I followed the light made by the waves of my pain, tried to leave my body behind. But the doctor pinned me to the earth with his stick and his words. Finally he stood upright, cracked his back, and threw the stick into the trash. He rinsed his hands in a basin of water, then unbound my hands and mouth. He put the rags between my legs.
Fascinating, he said thoughtfully as he left the tent. Perhaps it is the differences in geography that make the women of our two countries so morally incompatible.
He did not bother tying me down, securing me for the night. Maybe he thought I was too sick to run. Maybe he thought I wouldn’t want to. Maybe he knew I had died and that ropes and guards couldn’t keep me anyway.

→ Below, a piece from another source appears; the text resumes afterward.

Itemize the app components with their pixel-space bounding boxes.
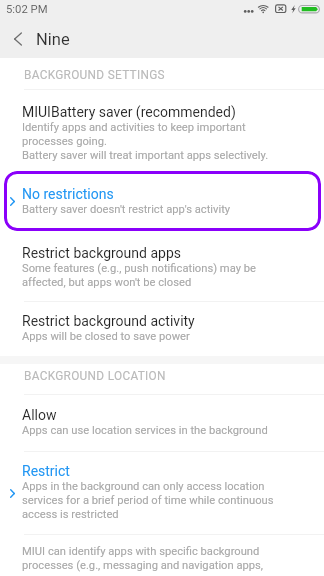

That night, with the blood-soaked rags still wedged between my thighs, I slipped out of the tent, out of the camp. Following the sound of my mother beating clothes against the rocks, I floated along the trails made by deer and found a nameless stream that led in the end, like all the mountain streams, to the Yalu.
3
I record the lives of the dead:
Severino Santos Agopada, 65, retired plumber and member of the Botanical Garden Society of Hawaii, died March 13, 1995.
Gladys Malia Leiatua-Smith, 81, died April 9, 1995. Formerly of Western Samoa, she is survived by sons Jacob, Nathaniel, Luke, Matthew, and Siu Junior; daughters Hope, Grace, Faith, and Nellie; 19 grandchildren and 5 great-grandchildren.
Lawrence Ching III of Honolulu, died April 15, 1995. Survived by wife, Rose, and son Lawrence IV. Services Saturday, Aloha attire.